The beginning of the book considers the layers of burden women in Somali society face, even the most privileged among them. After marrying Sidow and moving to his ancestral farmland, Idil has no trouble adjusting to simpler, poorer, village life—a welcome reversal of expectations. Her act of courage involves defying her family’s wishes for her future, rather than standing up to the political misdeeds they perpetrate against civil society. Marrying a Boon against her parents’ wishes is an act done in her own interest, not a crusade to protect others from her family’s malice. After learning about her father and brother’s plots—ranging from grabbing ancestral Boon lands to distributing illicit drugs—she is more than willing to renounce her family, but she has no hope that she can stop them. The best she can do is run away and separate herself from their crimes. Hemmed in by the limits of a woman’s role, she is more like her mother than she suspects, even though, as a youngster, she denounces her mother’s choices. Idil embodies the notion that the personal is political. “‘A man’s dirt is his woman’s wash, always,’” her mother warns.

Though Idil is well-drawn, the other characters suffer from a lack of nuance.

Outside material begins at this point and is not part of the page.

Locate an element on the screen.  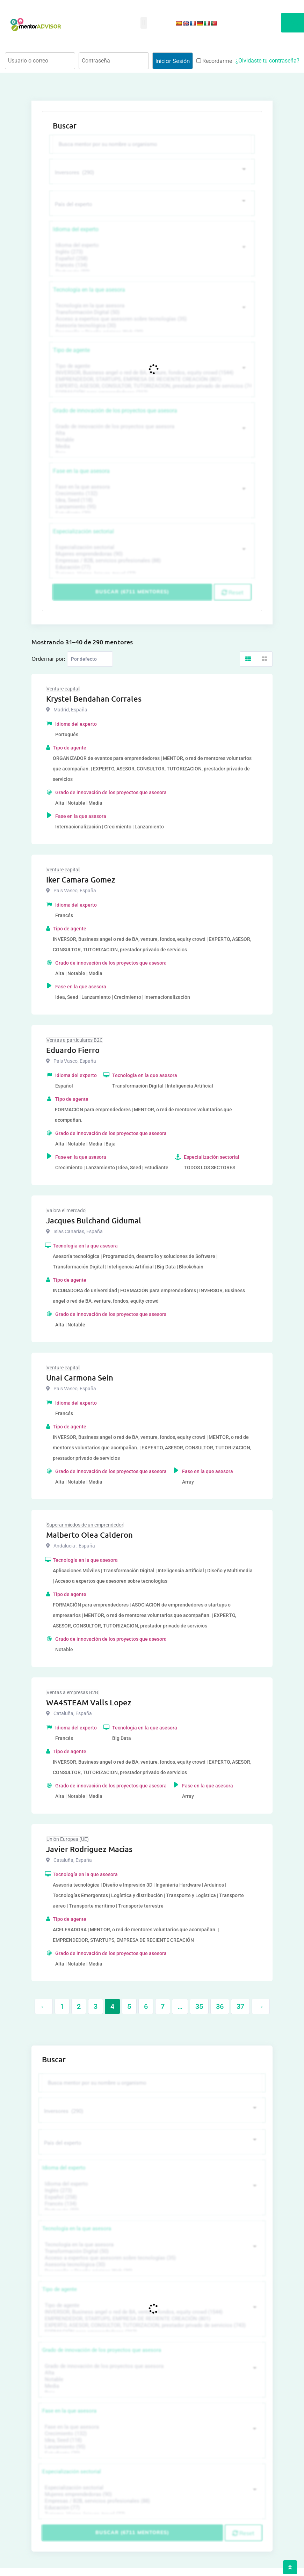
EMPRENDEDOR, STARTUPS, EMPRESA DE RECIENTE CREACIÓN (801) is located at coordinates (151, 378).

Idil’s older brother Omar is evil incarnate; as a child, he enjoys torturing animals and only grows worse. Elmi, Idil’s younger brother, is his foil: sensitive, perceptive, and compassionate. These two and others feel more like types than fully realized characters. Idil’s father is the epitome of an iron-fisted military leader. Celebrated Somali writer Nuruddin Farah once said, "Study the structure of the Somali family and you will find mini-dictators imposing their will.” Perhaps the static nature of the secondary characters is deliberate, a technique Kusow employs to highlight other story elements.

What the book lacks in character development, it makes up for in pacing. The story moves at a fast clip without sacrificing depth. While Kusow’s language is lyrical, the author does not dwell on description. She offers a few telling details to ground the reader in Idil’s point of view while advancing the narrative. “I rose from the bed, lightheaded and feeling the magnitude of the decision I was about to act upon,” Idil states of her elopement. Of the consummation of her marriage on her wedding night, Idil says,

We didn’t leave the hall until all the guests were gone and the tables and decorations were stored away. A sense of happiness washed over me as we walked home openly as a couple. Alone in our bedroom, I kissed Sidow with passion, "I loved everything about our wedding party," I said.


I nodded and kissed him again, long and deep. After our love-making, I fell asleep listening to the happy laughter of the guests and seeing the dancers in my head.

The relative pleasantries of the first half of the book—Idil’s school days and falling in love with Sidow—give way to intense episodes of violence and trauma in the second half. Though some say that experiencing greater oppression can enable the best art, the author understands how such a notion presupposes survival, a privileged state all its own. Writing Idil’s journey toward self-determination against the political backdrop of a failing Somali state, Kusow deftly handles difficult issues such as rape and domestic abuse amid the devastation of Civil War. Toward the end of the novel, during an interview at a refugee camp in Kenya, Idil tells an official the story of the violence she and her family survived prior to arriving. “The man didn’t flinch,” she observes. “The stories he heard in these interviews must have made it impossible for anything to surprise him. For a fleeting second I felt sorry for him. It was painful to tell my dreadful tale, but what must it be like to receive such tales daily and document the horror?”

Though geographically distinct, in Tale of a Boon’s Wife Kusow explores terrain similar to Mohsin Hamid's Exit West: the way a city or community teeters on a precipice for a time before descending into chaos and the way young lovers can go from thinking about their future together to thinking about basic security and survival in a matter of weeks, if not days. With Tale of a Boon’s Wife, Kusow contributes a strong story to the body of contemporary literature giving voice to the lives of immigrants and refugees.